Yes. Welding fume is classified as a carcinogen by the HSE, capable of causing lung cancer, and is also linked to occupational asthma, chronic bronchitis, and metal fume fever.
Is mild steel welding fume covered by the same regulations as stainless steel?
Yes. Since the HSE's 2019 reclassification, mild steel welding fume is regulated the same as fume from stainless steel and other alloys. There's no exemption for "lower-risk" metals.
How often does LEV need to be tested?
At least every 14 months, by a competent person, under COSHH Regulation 9, with routine airflow and filter checks carried out more frequently in-house. We can offer annual LEV testing; learn more here.
Do I need extraction for plasma cutting as well as welding?

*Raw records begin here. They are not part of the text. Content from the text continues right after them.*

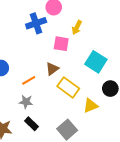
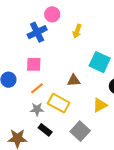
pink square: (61, 44) -> (34, 64), moved
brown triangle: (52, 69) -> (74, 80), moved, turned 40
yellow rectangle: (68, 87) -> (59, 103), moved

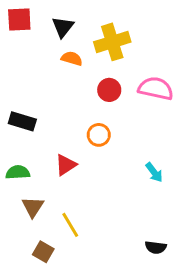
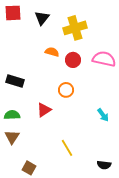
orange semicircle: (72, 58) -> (52, 52), moved
brown triangle: (33, 207) -> (12, 137), moved
yellow line: (70, 225) -> (67, 148), moved

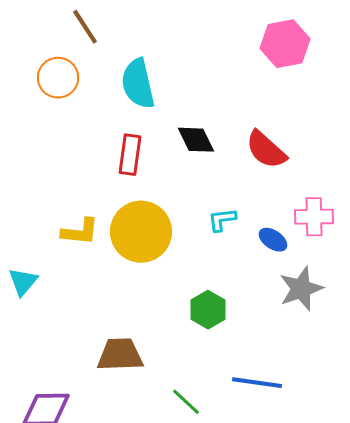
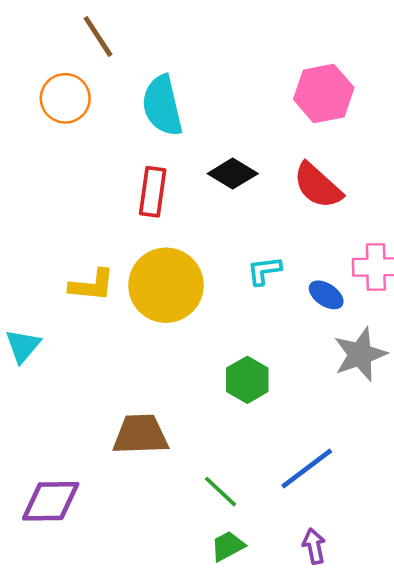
pink hexagon: (285, 44) -> (324, 93), moved
black diamond: (196, 140) -> (233, 174), turned -33
blue line: (257, 383) -> (307, 468), turned -45

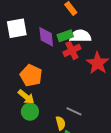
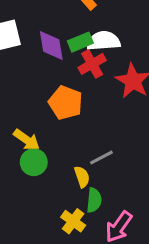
orange pentagon: (31, 76) -> (66, 103), moved
gray line: (74, 111) -> (101, 157), turned -49

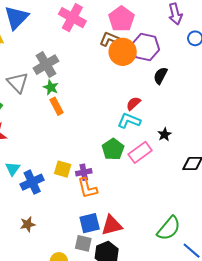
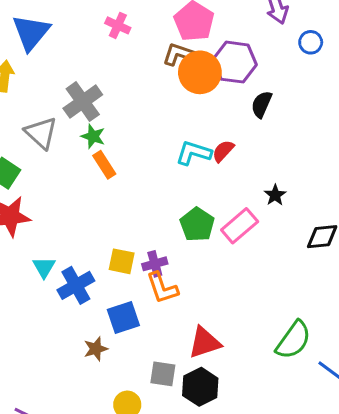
pink cross: (72, 18) -> (118, 25), size x0.6
cyan L-shape: (129, 121) -> (194, 153), moved
blue square: (90, 223) -> (123, 317), moved
brown star: (28, 224) -> (96, 349), moved

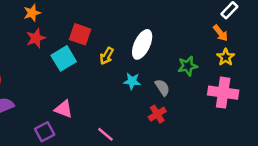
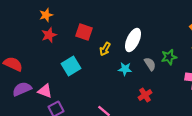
cyan square: (64, 58) -> (71, 66), moved
gray semicircle: (162, 87) -> (150, 64), moved
pink triangle: (64, 109) -> (45, 91), moved

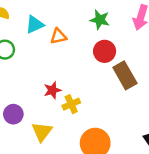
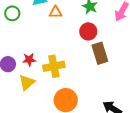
red star: (52, 90) -> (29, 60), moved
yellow cross: (71, 104) -> (54, 66), size x1.5

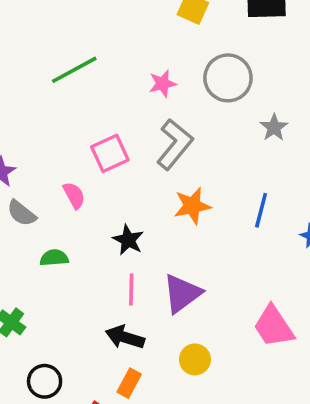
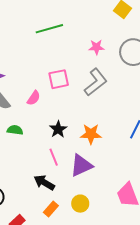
pink semicircle: (74, 195) -> (34, 98), turned 49
orange star: (192, 206) -> (91, 134), moved
pink line: (131, 290) -> (54, 157), turned -36
orange rectangle: (129, 383) -> (51, 209), moved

Yes. Plasma cutting produces its own fume and particulate profile and is subject to the same COSHH and LEV requirements as any other process. Often with additional filtration for spark and particulate load.
Is RPE (a mask or respirator) enough on its own, without extraction?
No. RPE and LEV are complementary controls, not substitutes. HSE guidance expects LEV as the primary control, with RPE covering any residual risk.
What happens if my workshop isn't compliant?
HSE inspectors can issue improvement notices, prohibition notices halting work immediately, or fines for serious or repeat non-compliance, separate from the direct health risk to your workforce.